The Do’s and Don’ts of Introducing Peanuts

“Parents should give peanuts in an age-appropriate form to prevent choking,” says Johnson. As outlined above, these include peanut puffs or peanut butter that’s been very diluted, so it’s not sticky.

“Parents definitely want to avoid giving whole peanuts and dollops of peanut butter to baby to avoid choking,” says Johnson. Whole peanuts are too large for a baby’s windpipe, and are a choking hazard.

Jamie Johnson RDN, LDN

Parents definitely want to avoid giving whole peanuts and dollops of peanut butter to baby to avoid choking.

— Jamie Johnson RDN, LDN

It’s also important to introduce peanuts when your baby is feeling well, and doesn’t have a cold or a fever. “You don’t want to question if your baby is having a reaction to an allergenic food or if it was due to whatever they were already fighting off,” says Gust.

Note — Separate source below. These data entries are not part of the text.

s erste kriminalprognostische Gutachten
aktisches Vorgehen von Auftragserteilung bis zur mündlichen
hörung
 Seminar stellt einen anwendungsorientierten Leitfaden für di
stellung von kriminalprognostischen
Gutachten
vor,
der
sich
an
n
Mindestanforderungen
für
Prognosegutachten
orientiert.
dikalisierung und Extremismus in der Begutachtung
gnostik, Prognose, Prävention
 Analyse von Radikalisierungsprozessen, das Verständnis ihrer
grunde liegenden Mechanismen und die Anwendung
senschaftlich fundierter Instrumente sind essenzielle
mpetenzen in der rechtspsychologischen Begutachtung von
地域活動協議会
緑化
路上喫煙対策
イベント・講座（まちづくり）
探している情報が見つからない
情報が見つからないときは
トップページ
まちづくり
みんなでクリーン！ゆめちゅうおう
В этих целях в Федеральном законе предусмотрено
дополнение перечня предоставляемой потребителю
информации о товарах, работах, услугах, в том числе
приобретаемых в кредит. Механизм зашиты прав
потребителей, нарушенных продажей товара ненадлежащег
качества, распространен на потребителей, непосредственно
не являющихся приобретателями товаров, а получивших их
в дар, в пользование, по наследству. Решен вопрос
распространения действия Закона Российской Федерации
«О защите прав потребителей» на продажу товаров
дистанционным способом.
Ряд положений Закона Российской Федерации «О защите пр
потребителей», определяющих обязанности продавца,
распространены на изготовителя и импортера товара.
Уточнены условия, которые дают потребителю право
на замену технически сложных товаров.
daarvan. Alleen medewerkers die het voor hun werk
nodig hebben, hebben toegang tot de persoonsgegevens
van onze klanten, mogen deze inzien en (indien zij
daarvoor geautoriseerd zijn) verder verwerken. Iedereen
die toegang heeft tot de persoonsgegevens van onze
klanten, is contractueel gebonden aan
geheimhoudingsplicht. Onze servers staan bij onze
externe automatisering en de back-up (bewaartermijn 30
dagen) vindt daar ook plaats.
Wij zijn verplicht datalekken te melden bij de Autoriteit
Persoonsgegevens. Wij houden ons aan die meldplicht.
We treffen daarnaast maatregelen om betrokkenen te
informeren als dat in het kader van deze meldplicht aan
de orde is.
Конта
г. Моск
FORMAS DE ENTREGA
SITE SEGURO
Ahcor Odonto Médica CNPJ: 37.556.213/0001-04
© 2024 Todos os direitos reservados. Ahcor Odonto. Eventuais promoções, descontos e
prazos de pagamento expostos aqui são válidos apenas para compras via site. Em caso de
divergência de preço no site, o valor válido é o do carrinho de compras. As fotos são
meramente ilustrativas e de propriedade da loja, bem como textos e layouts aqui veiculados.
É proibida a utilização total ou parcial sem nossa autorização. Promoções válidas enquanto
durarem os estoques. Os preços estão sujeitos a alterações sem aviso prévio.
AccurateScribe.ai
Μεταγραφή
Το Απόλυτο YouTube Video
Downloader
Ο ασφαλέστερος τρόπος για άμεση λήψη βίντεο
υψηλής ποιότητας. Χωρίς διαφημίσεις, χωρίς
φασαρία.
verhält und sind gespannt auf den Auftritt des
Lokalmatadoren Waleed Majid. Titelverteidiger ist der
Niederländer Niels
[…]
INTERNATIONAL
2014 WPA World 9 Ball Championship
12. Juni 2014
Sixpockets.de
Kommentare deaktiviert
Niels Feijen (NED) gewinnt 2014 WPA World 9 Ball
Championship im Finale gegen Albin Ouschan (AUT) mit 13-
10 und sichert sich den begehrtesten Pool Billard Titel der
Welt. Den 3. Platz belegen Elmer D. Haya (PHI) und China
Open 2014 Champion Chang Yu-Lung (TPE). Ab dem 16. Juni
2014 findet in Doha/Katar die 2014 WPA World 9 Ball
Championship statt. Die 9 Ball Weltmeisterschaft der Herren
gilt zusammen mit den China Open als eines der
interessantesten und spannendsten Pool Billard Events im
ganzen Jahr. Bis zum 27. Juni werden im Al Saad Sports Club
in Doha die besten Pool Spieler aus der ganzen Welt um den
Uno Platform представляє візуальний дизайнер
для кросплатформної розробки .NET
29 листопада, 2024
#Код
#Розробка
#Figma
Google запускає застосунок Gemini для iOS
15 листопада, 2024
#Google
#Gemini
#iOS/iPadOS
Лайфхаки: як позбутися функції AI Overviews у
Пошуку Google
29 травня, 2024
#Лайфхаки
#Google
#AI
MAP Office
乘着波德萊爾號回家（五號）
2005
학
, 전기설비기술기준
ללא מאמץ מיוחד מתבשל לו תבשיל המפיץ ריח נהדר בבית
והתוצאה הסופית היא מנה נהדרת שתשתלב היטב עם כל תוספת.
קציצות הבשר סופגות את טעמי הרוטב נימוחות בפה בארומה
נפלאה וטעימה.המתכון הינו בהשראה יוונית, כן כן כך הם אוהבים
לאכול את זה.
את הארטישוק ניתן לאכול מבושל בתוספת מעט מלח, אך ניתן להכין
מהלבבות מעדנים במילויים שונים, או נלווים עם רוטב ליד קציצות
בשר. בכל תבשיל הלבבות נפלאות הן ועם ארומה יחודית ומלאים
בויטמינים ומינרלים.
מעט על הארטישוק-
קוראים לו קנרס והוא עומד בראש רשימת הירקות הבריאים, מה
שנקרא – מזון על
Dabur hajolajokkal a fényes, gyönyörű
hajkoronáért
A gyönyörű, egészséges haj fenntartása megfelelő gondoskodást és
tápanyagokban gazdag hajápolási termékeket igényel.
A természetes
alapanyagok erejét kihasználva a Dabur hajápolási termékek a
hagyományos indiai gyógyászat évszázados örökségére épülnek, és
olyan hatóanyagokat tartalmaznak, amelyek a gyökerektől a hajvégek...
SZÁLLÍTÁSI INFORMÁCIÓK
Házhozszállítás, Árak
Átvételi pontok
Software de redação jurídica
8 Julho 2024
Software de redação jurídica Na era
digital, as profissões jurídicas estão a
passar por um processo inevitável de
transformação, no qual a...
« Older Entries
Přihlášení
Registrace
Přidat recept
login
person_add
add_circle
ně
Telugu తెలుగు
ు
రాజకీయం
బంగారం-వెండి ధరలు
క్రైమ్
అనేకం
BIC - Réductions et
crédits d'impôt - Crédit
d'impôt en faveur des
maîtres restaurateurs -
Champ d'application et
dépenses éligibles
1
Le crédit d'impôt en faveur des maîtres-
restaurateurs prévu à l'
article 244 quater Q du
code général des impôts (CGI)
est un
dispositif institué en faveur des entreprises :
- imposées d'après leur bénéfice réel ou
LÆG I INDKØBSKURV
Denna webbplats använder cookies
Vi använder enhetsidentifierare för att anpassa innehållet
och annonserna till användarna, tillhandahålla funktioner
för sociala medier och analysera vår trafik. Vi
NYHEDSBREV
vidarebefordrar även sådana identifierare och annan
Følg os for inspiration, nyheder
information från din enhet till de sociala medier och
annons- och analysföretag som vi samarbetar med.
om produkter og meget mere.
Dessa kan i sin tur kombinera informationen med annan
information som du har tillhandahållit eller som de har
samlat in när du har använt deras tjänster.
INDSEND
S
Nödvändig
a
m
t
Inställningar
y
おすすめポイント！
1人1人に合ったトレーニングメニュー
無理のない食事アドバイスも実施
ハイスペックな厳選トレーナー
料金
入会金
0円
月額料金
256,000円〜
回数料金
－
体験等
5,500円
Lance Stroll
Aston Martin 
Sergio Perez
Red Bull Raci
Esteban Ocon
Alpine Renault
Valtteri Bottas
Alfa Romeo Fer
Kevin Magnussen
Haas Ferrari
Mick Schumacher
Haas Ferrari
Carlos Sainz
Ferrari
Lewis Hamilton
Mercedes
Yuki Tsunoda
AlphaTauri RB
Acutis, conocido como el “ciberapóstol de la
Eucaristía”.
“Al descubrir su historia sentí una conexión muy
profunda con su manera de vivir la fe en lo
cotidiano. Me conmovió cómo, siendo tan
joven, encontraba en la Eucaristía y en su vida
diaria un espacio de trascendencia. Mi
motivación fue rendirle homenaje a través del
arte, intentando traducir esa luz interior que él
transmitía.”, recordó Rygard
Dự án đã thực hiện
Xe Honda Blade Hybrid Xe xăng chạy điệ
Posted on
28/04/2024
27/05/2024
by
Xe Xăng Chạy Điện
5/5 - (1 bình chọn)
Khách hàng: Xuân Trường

Gust also recommends serving new foods early in the day, not before bedtime, so you can monitor for a reaction.

While early introduction of peanuts is recommended, pediatricians and allergists still say these guidelines are not fully understood.?? Hopefully studies like this will be headline news and show parents the benefit of the early introduction of peanuts.

What This Means For You:

If you are pregnant or feeding a baby, make sure that peanuts and other common allergens are part of meals and snacks. The early introduction of peanuts into your baby’s diet may help prevent peanut allergy but should be done under the guidance of your child's pediatrician.